Bank Employee’s Allegedly Improper Release Of Collateral Did Not Fall Within Fidelity Bond’s Stringent “With Regards To Loans” Standard

A bank asserted that one of its employees had improperly released collateral securing the bank’s loans to the developer of a condominium project, diverting over $5 million to the developer.  The bank sought to recover its loss under a fidelity bond that provided coverage for an employee’s dishonest act with the “manifest intent” to cause the bank to sustain the loss or to obtain financial benefit for the employee.  The court found a question of fact as to whether the employee had such a “manifest intent.”  The court, however, rejected the insurer’s contention that the bank’s claim fell within the bond’s more stringent “with regards to loans” provision, which required both an intent to cause the bank harm and a financial benefit for the offending employee.  The court reasoned that the alleged improper release of collateral was not a new loan.  [Keybank Natl. Assn. v. National Union Fire Ins. Co. of Pittsburgh PA, 2015 N.Y. Slip Op. 00614 (App.Div. 1st Dep’t Jan. 22, 2015).]

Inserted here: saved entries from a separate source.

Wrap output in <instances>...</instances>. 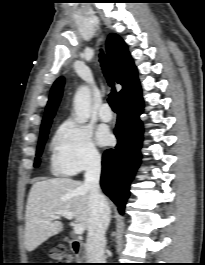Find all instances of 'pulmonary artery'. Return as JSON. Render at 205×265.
I'll use <instances>...</instances> for the list:
<instances>
[{"label": "pulmonary artery", "instance_id": "1", "mask_svg": "<svg viewBox=\"0 0 205 265\" xmlns=\"http://www.w3.org/2000/svg\"><path fill=\"white\" fill-rule=\"evenodd\" d=\"M99 117L102 121L108 122L113 118L111 108L108 103H103L99 109Z\"/></svg>", "mask_w": 205, "mask_h": 265}]
</instances>
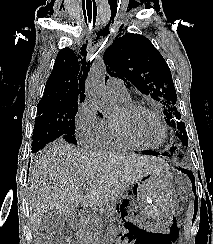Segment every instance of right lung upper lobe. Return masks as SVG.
<instances>
[{"label":"right lung upper lobe","instance_id":"cb5924a9","mask_svg":"<svg viewBox=\"0 0 213 244\" xmlns=\"http://www.w3.org/2000/svg\"><path fill=\"white\" fill-rule=\"evenodd\" d=\"M79 58L81 60H79ZM89 64L70 48L61 49L49 76L41 101L83 102Z\"/></svg>","mask_w":213,"mask_h":244}]
</instances>
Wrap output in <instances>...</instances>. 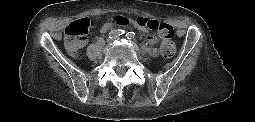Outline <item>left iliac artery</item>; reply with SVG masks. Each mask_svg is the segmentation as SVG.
I'll list each match as a JSON object with an SVG mask.
<instances>
[{
  "mask_svg": "<svg viewBox=\"0 0 255 122\" xmlns=\"http://www.w3.org/2000/svg\"><path fill=\"white\" fill-rule=\"evenodd\" d=\"M134 36H135V33H134V32H128V33L126 34L127 39H133Z\"/></svg>",
  "mask_w": 255,
  "mask_h": 122,
  "instance_id": "obj_1",
  "label": "left iliac artery"
}]
</instances>
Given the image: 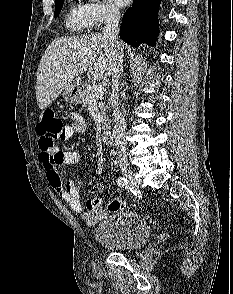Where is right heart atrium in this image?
<instances>
[{"instance_id": "1", "label": "right heart atrium", "mask_w": 233, "mask_h": 294, "mask_svg": "<svg viewBox=\"0 0 233 294\" xmlns=\"http://www.w3.org/2000/svg\"><path fill=\"white\" fill-rule=\"evenodd\" d=\"M84 11L89 19V28L99 29L118 19L119 9L111 2H86Z\"/></svg>"}]
</instances>
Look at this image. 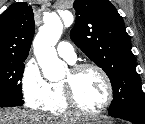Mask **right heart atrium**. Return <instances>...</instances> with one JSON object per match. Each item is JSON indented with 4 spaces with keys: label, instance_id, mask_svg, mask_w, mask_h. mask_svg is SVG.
<instances>
[{
    "label": "right heart atrium",
    "instance_id": "1",
    "mask_svg": "<svg viewBox=\"0 0 145 124\" xmlns=\"http://www.w3.org/2000/svg\"><path fill=\"white\" fill-rule=\"evenodd\" d=\"M21 90L25 101L33 108L39 109L49 99V83L34 59L28 60L23 68Z\"/></svg>",
    "mask_w": 145,
    "mask_h": 124
}]
</instances>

Dishonest Acts Exclusion Did Not Bar Coverage For Insured’s Settlement With SEC And NYSE – But Public Policy Might

Bear Stearns reached settlements with the Securities and Exchange Commission and the New York Stock Exchange over allegations that it had facilitated “late trading” by certain of its customers. The settlements required Bear Stearns to disgorge $160  million.  The settlements also included “findings” setting forth Bear Stearns’ alleged malfeasance, although Bear Stearns neither admitted nor denied the findings.  Bear Stearns’ insurers denied coverage for its payments under the settlements, relying upon the policies’ “Dishonest Acts Exclusion” and on the public policy against insurance coverage for monies paid by an insured as a result of intentional harm to others.  The court decided that the exclusion did not apply because it required a “judgment or other final adjudication” establishing guilt of a deliberate act.  The court ruled, however, that the insurers could maintain that public policy barred coverage for Bear Stearns’ payment because one way a policy may be “overwritten is where the insured engages in conduct” with “intent to cause injury.”  [J.P. Morgan Sec. Inc. v. Vigilant Ins. Co., 2015 N.Y. Slip Op. 00462 (App. Div. 1st Dep’t Jan. 15, 2015).]

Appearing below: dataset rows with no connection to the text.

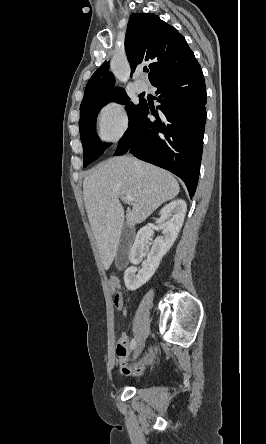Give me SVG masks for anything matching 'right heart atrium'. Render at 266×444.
<instances>
[{"instance_id": "right-heart-atrium-1", "label": "right heart atrium", "mask_w": 266, "mask_h": 444, "mask_svg": "<svg viewBox=\"0 0 266 444\" xmlns=\"http://www.w3.org/2000/svg\"><path fill=\"white\" fill-rule=\"evenodd\" d=\"M129 119L121 104L116 101L106 103L99 111L97 130L104 143L118 142L128 129Z\"/></svg>"}]
</instances>
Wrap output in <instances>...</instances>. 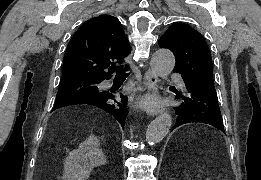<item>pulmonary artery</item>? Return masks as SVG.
I'll list each match as a JSON object with an SVG mask.
<instances>
[{"instance_id":"1","label":"pulmonary artery","mask_w":261,"mask_h":180,"mask_svg":"<svg viewBox=\"0 0 261 180\" xmlns=\"http://www.w3.org/2000/svg\"><path fill=\"white\" fill-rule=\"evenodd\" d=\"M166 77H179V72H166ZM166 83H181V78H166ZM108 84V83H106Z\"/></svg>"}]
</instances>
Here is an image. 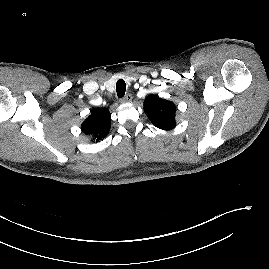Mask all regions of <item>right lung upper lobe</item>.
Segmentation results:
<instances>
[{"mask_svg": "<svg viewBox=\"0 0 269 269\" xmlns=\"http://www.w3.org/2000/svg\"><path fill=\"white\" fill-rule=\"evenodd\" d=\"M110 124L111 114L107 108H93L91 115L82 123L81 130L98 142L108 135Z\"/></svg>", "mask_w": 269, "mask_h": 269, "instance_id": "1", "label": "right lung upper lobe"}]
</instances>
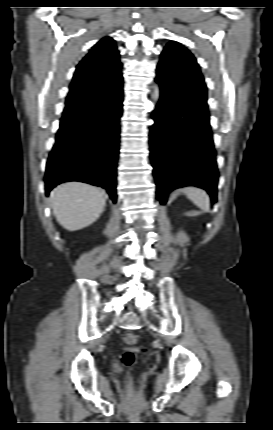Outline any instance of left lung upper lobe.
<instances>
[{"label":"left lung upper lobe","mask_w":273,"mask_h":430,"mask_svg":"<svg viewBox=\"0 0 273 430\" xmlns=\"http://www.w3.org/2000/svg\"><path fill=\"white\" fill-rule=\"evenodd\" d=\"M157 71L170 79L179 96L189 98L208 112L207 87L195 57L187 48L174 41L168 43Z\"/></svg>","instance_id":"obj_1"}]
</instances>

Claimant’s Failure To Comply with Condition Precedent To Coverage Voids No-Fault Policy

An insurer contended that it was not obligated to pay no-fault benefits that had been assigned to a healthcare provider because the assignors had not appeared for examinations under oath on two occasions, in violation of a condition precedent to coverage.  The court agreed, finding that the policy was void ab initio and that the insurer was not obligated to pay the provider’s claim, regardless of whether it had denied the claim after the 30-day period in which it otherwise was required to respond under the no-fault law.  [Kemper Independence Ins. Co. v. Bell Chiropractic, P.C., 2015 N.Y. Slip Op. 30064(U) (Sup.Ct. N.Y.Co. Jan. 14, 2015).]